- A Polícia Federal aponta que a propina paga pelo empresário Daniel Vorcaro ao ex-presidente do Banco Regional de Brasília, Paulo Henrique Costa, totalizou quinhentos e quarenta e seis milhões de reais por meio de seis imóveis de luxo.
- A quarta fase da Operação Compliance Zero levou à prisão de Paulo Henrique Costa nesta quinta-feira, 16, a pedido do ministro do Supremo Tribunal Federal André Mendonça.

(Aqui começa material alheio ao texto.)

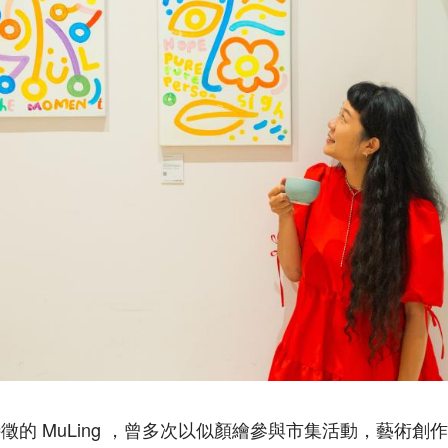
徵的 MuLing ，曾多次以似顏繪參與市集活動，藝術創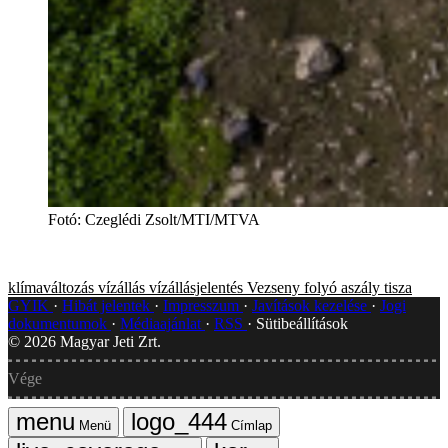
Fotó
:
Czeglédi Zsolt/MTI/MTVA
klímaváltozás
vízállás
vízállásjelentés
Vezseny
folyó
aszály
tisza
GYIK
Hibát jelentek
Impresszum
Javítások kezelése
Jogi
dokumentumok
Médiaajánlat
RSS
Sütibeállítások
©
2026
Magyar Jeti Zrt.
Vége
Menü
Címlap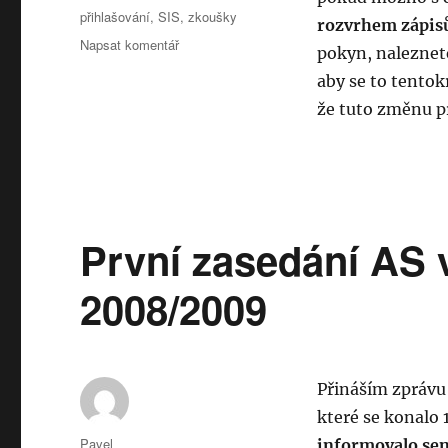
Štítky:
přihlašování
,
SIS
,
zkoušky
rozvrhem zápis
pro
Napsat komentář
pokyn, nalezne
text
aby se to tentok
s
názvem
že tuto změnu pr
Přihlašování
na
zkoušky
První zasedání AS
2008/2009
Přináším zprávu
které se konalo 
Autor:
Pavel
informovalo se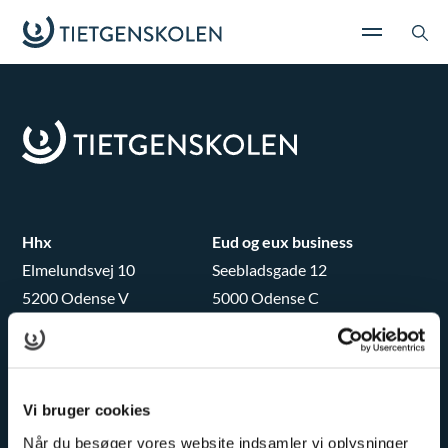
Hhx
Eud og eux business
Elmelundsvej 10
Seebladsgade 12
5200 Odense V
5000 Odense C
Tlf.
Tlf.
65 45 22 00
65 45 26 00
hhx@tietgen.dk
city@tietgen.dk
Vi bruger cookies
Når du besøger vores website indsamler vi oplysninger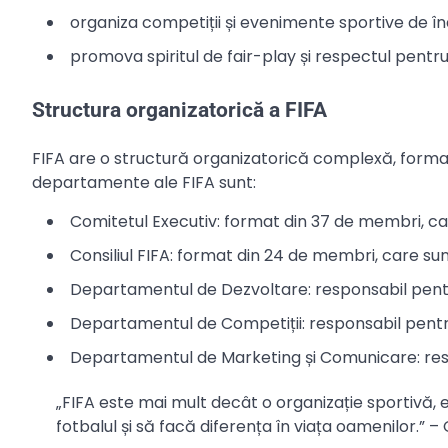
organiza competiții și evenimente sportive de îna
promova spiritul de fair-play și respectul pentru
Structura organizatorică a FIFA
FIFA are o structură organizatorică complexă, form
departamente ale FIFA sunt:
Comitetul Executiv: format din 37 de membri, car
Consiliul FIFA: format din 24 de membri, care sun
Departamentul de Dezvoltare: responsabil pentru
Departamentul de Competiții: responsabil pentru
Departamentul de Marketing și Comunicare: resp
„FIFA este mai mult decât o organizație sportivă
fotbalul și să facă diferența în viața oamenilor.” –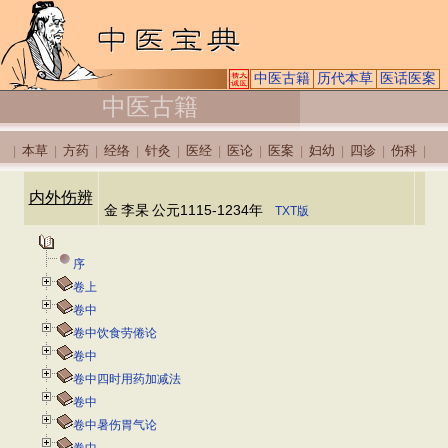
中医古籍
历代本草
医话医案
中医古籍
本草
方药
经络
针灸
医经
医论
医案
妇幼
四诊
伤科
|
|
|
|
|
|
|
|
|
|
|
内外伤辨
金
李杲
公元1115-1234年
TXT版
序
卷上
卷中
卷中饮食劳倦论
卷中
卷中四时用药加减法
卷中
卷中暑伤胃气论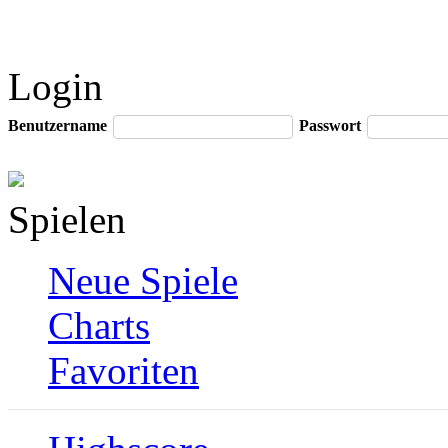
Login
Benutzername
Passwort
Spielen
Neue Spiele
Charts
Favoriten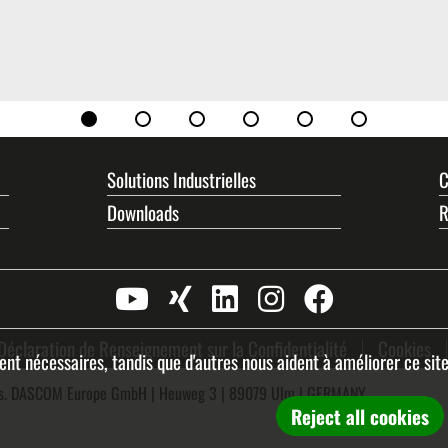
Solutions Industrielles
C
Downloads
R
Déclaration de Renseignement sur la Confidentialité
Cookies
ment nécessaires, tandis que d'autres nous aident à améliorer ce sit
és. DASCOM Europe GmbH | Heuweg 3 | 89079 Ulm | GERMANY
Reject all cookies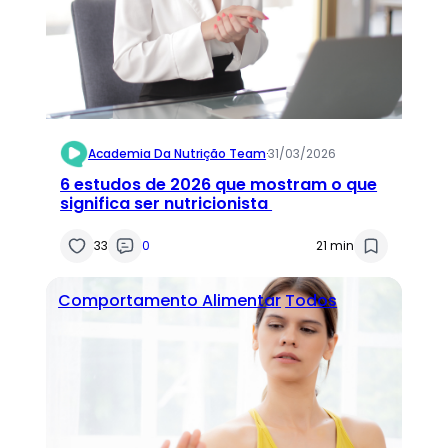
Academia Da Nutrição Team
·
31/03/2026
6 estudos de 2026 que mostram o que
significa ser nutricionista
33
0
21 min
Comportamento Alimentar
Todos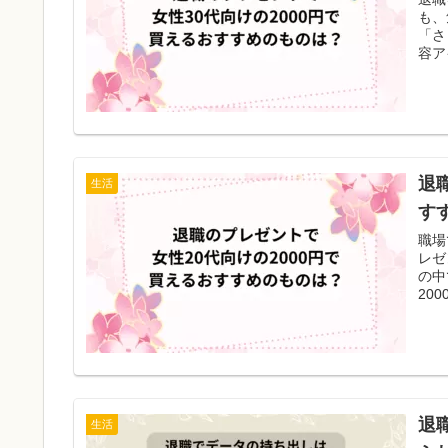
も、
「さ
容ア
退
生活
す
職場
レゼ
の中
20
退
生活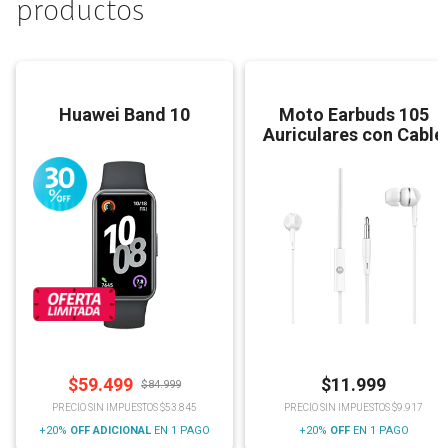
productos
Huawei Band 10
Moto Earbuds 105
Auriculares con Cable
$
59.499
$
11.999
$
84.999
PRECIO SIN IMPUESTOS $53.845
PRECIO SIN IMPUESTOS $9.917
+20%
OFF
ADICIONAL
EN 1 PAGO
+20%
OFF
EN 1 PAGO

- A investigação indica que o esquema de propina e lavagem de dinheiro com imóveis foi estruturado pelo advogado Daniel Monteiro, ligado a Vorcaro, utilizando empresas de fachada para ocultar a posse.
- O repasse ocorreu de forma oculta, envolvendo quatro imóveis em São Paulo e dois em Brasília; o valor total estimado é de 146 milhões de reais, sendo 74,6 milhões efetivamente pagos.
- A defesa de Paulo Henrique Costa afirma que ele não cometeu crime; a defesa de Daniel Monteiro ainda não se manifestou.
A Polícia Federal (PF) indicou ao ministro do STF, André Mendonça, que a propina paga pelo banqueiro Daniel Vorcaro ao ex-presidente do BRB, Paulo Henrique Costa, somou 146 milhões de reais por meio da transferência de seis imóveis de luxo. A prisão de Costa foi decretada pelo ministro na quarta fase da Operação Compliance Zero, cumprida nesta quinta-feira, 16.
Segundo a PF, o esquema envolveu pagamento oculto de propina e lavagem de dinheiro por meio de imóveis de alto valor. A operação apontou que a estrutura foi organizada pelo advogado Daniel Monteiro, ligado a Vorcaro, e utilizava empresas de fachada para ocultar a posse dos bens. A defesa de Monteiro ainda não se manifestou.
A operação identificou a transferência de quatro imóveis em São Paulo e dois em Brasília, com o valor total estimado em 146 milhões de reais, dos quais cerca de 74,6 milhões teriam sido efetivamente pagos. As informações foram apresentadas pela PF para embasar a prisão decretada.
Desdobramentos da investigação
A PF informou que a movimentação de bens visava manter ocultos os beneficiários do esquema e a origem dos recursos, dificultando o rastreamento.nnA defesa de Costa declara que ele não cometeu crime, mantendo a tônica de contestação das acusações. A investigação segue para esclarecer a participação de cada um dos envolvidos e a origem dos recursos.